Do you like the products? Would you buy them?

Does this company emphasize sales or recruiting? Some companies focus on presenting the products, letting interested customers ask about career opportunities. Others focus more on the money you can make by recruiting more distributors. Some companies ask you to buy a lot of products for your own use rather than sell them to others. Be sure you're comfortable with the expectations.

Party plan, person-to-person or opportunity meeting? Are you more comfortable demonstrating products to groups of people, doing in-home trials one on one, recommending products from a catalog or taking people to opportunity meetings?

What's the compensation plan? Do you have to recruit a certain number of people before you can start earning money? Does your unit "break away" at a certain level? Are people paid directly?

How good is the company itself? Make sure it's adequately capitalized, has a track record of at least two years, and has a computer system that can track sales and make sure everyone gets paid. Check out the Web site and which sales tools you'd have at your disposal. Make sure that there's a strong service department to deliver merchandise promptly and that you can get a refund on unsold merchandise.

New Attitude

Love the idea of network marketing but hate the idea of selling skin cream? Two old-time network marketing companies have launched Internet subsidiaries that are attracting a new demographic: young, tech-savvy entrepreneurs eager to make their fortunes from the Internet.

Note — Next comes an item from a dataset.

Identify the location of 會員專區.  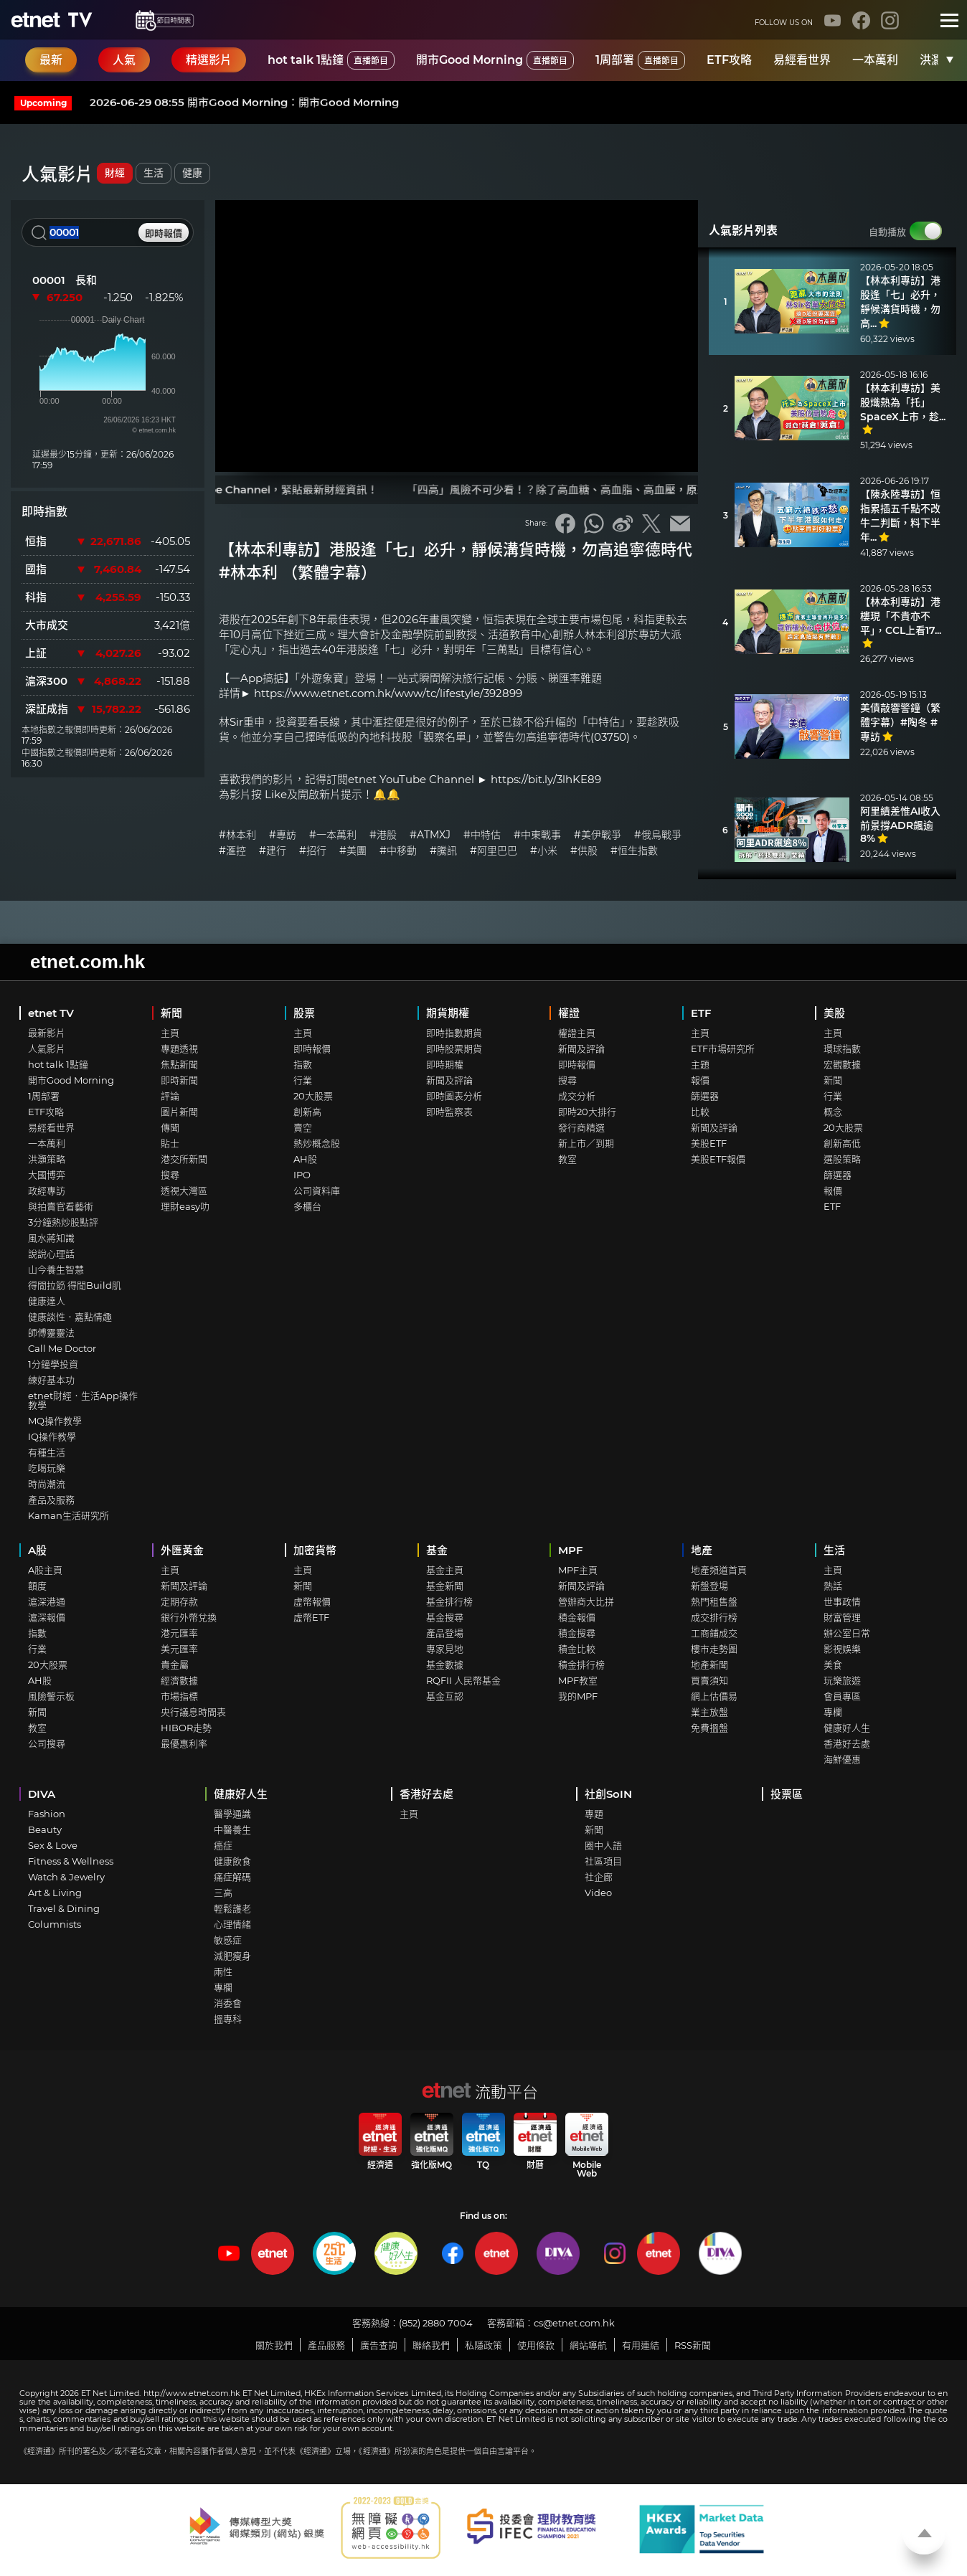
(842, 1696).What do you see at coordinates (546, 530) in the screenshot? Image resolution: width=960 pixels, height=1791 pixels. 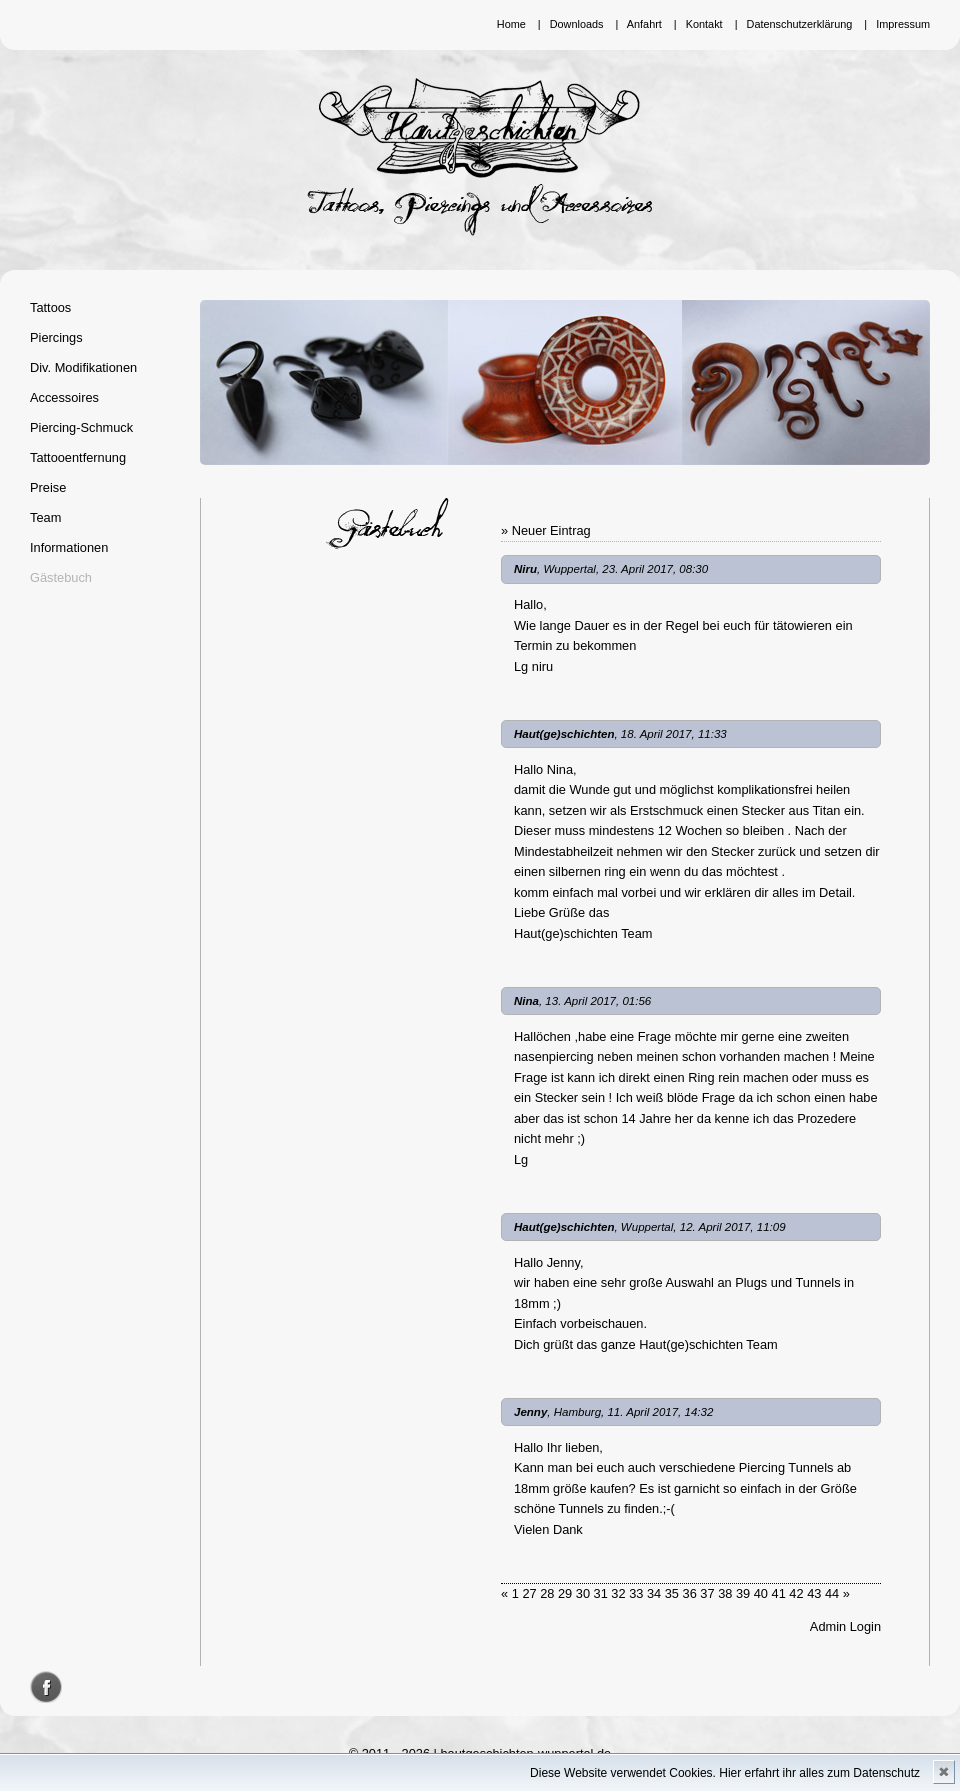 I see `» Neuer Eintrag` at bounding box center [546, 530].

  • Last September, Amway Corp., the granddaddy of network marketing companies, launched a separate e-commerce site called Quixtar Inc. Both companies are based in Michigan, and both attract distributors through opportunity meetings that promise financial freedom to those willing to buy most of their household goods through the company and persuade others to do the same. But while Amway relies on catalogs, Quixtar provides an interactive Internet portal with a wide range of company products plus links to roughly 100 "partner" e-tailers.
  • Meanwhile, Nu Skin Enterprises Inc. of Provo, Utah, which has built a global MLM company with its personal care and nutritional products, has launched a network marketing company called Big Planet Inc. The primary product is an Internet access device called the iPhone, a telephone and Internet device in one that provides customers with Internet access at the touch of its screen-but always through Big Planet's portal, which sells a wide range of other technological equipment. "Of every 10 presentations, six adopt it," says Scott Schwerdt, COO of Big Planet. "Most people keep it in their kitchen."

Jane Easter Bahls writes freelance magazine articles from her home in Columbus, Ohio.